Trump has not announced any similar exemption for Canadian goods that are compliant with the USMCA, but in a separate Truth Social post he claimed — without evidence — that outgoing Canadian prime minister Justin Trudeau, who earlier this year announced his intention to stand down as soon as his Liberal Party elects a new leader, was using the trade war the American president started without provocation as a way to remain in office.
The American president has spent months stoking a feud with his country’s northern neighbor and has claimed that there is an epidemic of fentanyl trafficking across the U.S.-Canada border, the largest unguarded land border in the world.

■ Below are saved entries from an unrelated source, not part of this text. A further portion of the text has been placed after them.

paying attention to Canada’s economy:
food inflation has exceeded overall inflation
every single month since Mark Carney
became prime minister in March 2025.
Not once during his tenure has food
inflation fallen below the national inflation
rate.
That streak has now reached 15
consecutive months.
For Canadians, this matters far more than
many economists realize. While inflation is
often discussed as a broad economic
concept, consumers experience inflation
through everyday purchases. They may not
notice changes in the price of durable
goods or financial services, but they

In reality, the vast majority of fentanyl entering the United States on land comes from Mexico through legal ports of entry smuggled by Americans. But this has not stopped Trump from using the alleged fentanyl trafficking as a pretext to unilaterally impose import taxes on goods from Canada and claiming that the tariffs — which are paid by Americans — could be avoided were Canadians to elect to have their country annexed by the United States.
Trudeau, the Canadian prime minister, has called the unilateral tax increases imposed on Americans by his American counterpart “a very dumb thing to do” and has said the trade war started by Trump could continue for some time.

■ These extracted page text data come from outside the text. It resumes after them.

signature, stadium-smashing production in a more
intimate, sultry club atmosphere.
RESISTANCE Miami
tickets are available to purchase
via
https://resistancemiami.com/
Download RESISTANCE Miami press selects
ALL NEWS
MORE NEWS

The prospect of a long trade war fought by the U.S. against two of its largest trading partners has depressed American stock markets to a point that all gains made since Trump was sworn in for a second term have been erased. Trump’s reliance on tariffs has drawn at least some criticism from a number of his Republican allies, particularly those in Congress who represent states that rely on cross-border trade.
Susan Collins, the longtime GOP senator from Maine, said on Thursday that it’s unclear whether Trump is aware of how the unilateral sales tax increases he is imposing will negatively impact her constituents.
“I don’t know that he fully appreciates how integrated the economies are in border states with Canada, people cross every single day,” she said.